Popularity scanning¶

This file is produced by the PopularityAgent and stored on its work directory.

To produce the popularity.csv file, the scanning follows this algorithm:

list all the directories of the DFC
Convert each visible directory into a BK dictionary, getting the information from the StorageUsage (if it is cached), or from the BK itself
For each directory:
- Get the number of PFNs and size per SE from the StorageUsageDB
- Get the day by day usage of the directories and group them by week from the DataUsage (which is the StorageUsageDB..)
Sum the size and the number of files per:
- directory
- storage type (Archive, tape, disk)
- StorageElement
- Site
Assigns the dataset to a given storage type (see bellow)

popularity.csv file¶

This file is the output of all the processing chain. The fields are the following:

Name: full Bookkeeping path (e.g /LHCb/Collision11/Beam3500GeV-VeloClosed-MagDown/RealData/Reco14/Stripping20r1/90000000/SEMILEPTONIC.DST)

Configuration: Configuration part, so DataType + Activity (/LHCb/Collision11)

ProcessingPass: guess… (/RealData/Reco14/Stripping20r1)

FileType: guess again (SEMILEPTONIC.DST)

Type: a number depending on the type of data:

0: MC

1: Real Data

2: Dev simulation

3: upgrade simulation

Creation-week: “week number” when this file was created (see bellow for details) (e.g. 104680)

NbLFN: number of LFNs in the dataset

LFNSize: size of the dataset in TB

NbDisk: number of replicas on disk.

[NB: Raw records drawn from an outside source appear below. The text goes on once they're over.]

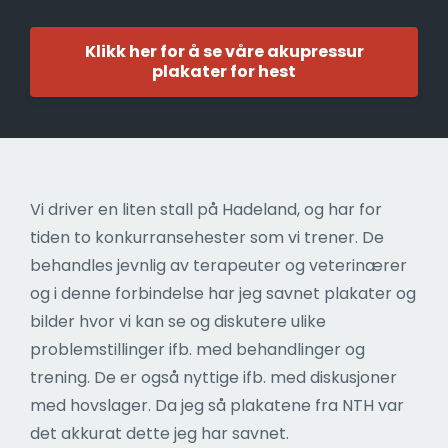
Klikk her for å se våre akupressur
plakater for hest
Vi driver en liten stall på Hadeland, og har for
tiden to konkurransehester som vi trener. De
behandles jevnlig av terapeuter og veterinærer
og i denne forbindelse har jeg savnet plakater og
bilder hvor vi kan se og diskutere ulike
problemstillinger ifb. med behandlinger og
trening. De er også nyttige ifb. med diskusjoner
med hovslager. Da jeg så plakatene fra NTH var
det akkurat dette jeg har savnet.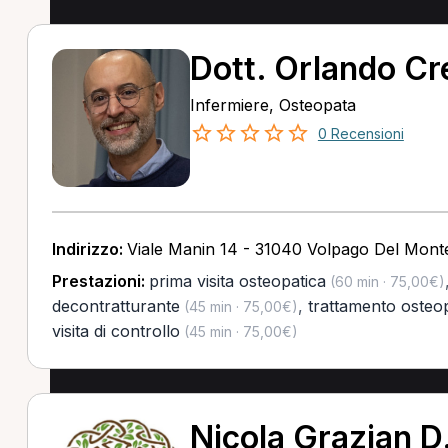
Dott. Orlando Cr
Infermiere, Osteopata
0 Recensioni
Indirizzo:
Viale Manin 14 - 31040 Volpago Del Monte
Prestazioni:
prima visita osteopatica
(60 min · 75,00€)
decontratturante
,
trattamento osteo
(45 min · 75,00€)
visita di controllo
(45 min · 75,00€)
Nicola Grazian D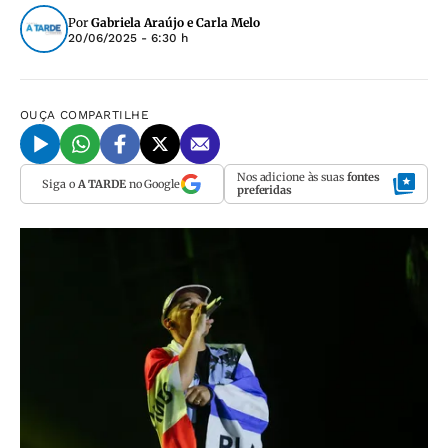
Por
Gabriela Araújo e Carla Melo
20/06/2025 - 6:30 h
OUÇA
COMPARTILHE
Nos adicione às suas
fontes
Siga o
A TARDE
no Google
preferidas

Careful: if all LFNs have two replicas, you will have NbDisk=2*NbLFN.

DiskSize: effective size on disk of the dataset in TB (also related to the number of replicas)

NbTape: number of replicas on tape, which is not archive

TapeSize: effective size on tape of the dataset in TB.

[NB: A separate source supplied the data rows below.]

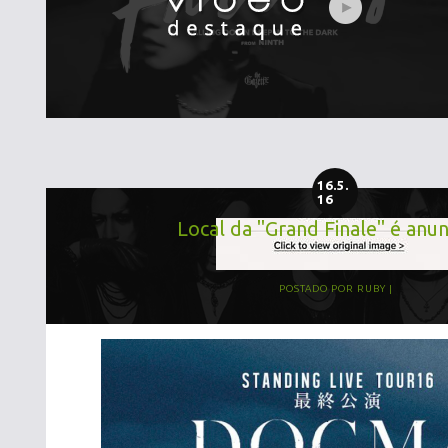
16.5.
16
Local da "Grand Finale" é anu
POSTADO POR
RUBY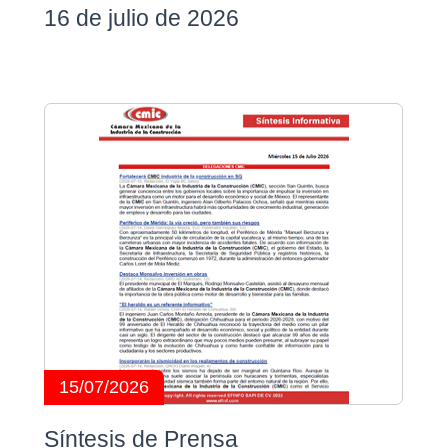
16 de julio de 2026
15/07/2026
Síntesis de Prensa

NbArchived: number of replicas on Archive storage.

ArchivedSize: effective size on Archive storage in TB

CERN, CNAF,.. (all T1 sites): disk space used at the various sites.

NbReplicas: average number of replicas on disk (NbDisk/LFN)

NbArchReps: average nymber of replicas on Archive (NbArchived/LFN)

Storage: one of the following:

Active: If the production creating this file is either idle, completed or active

Archived: if there are on disk copies, only archive

Tape: if dataset is on RAW or RDST

Disk: otherwise

FirstUsage: first time the dataset was used (n “week number”)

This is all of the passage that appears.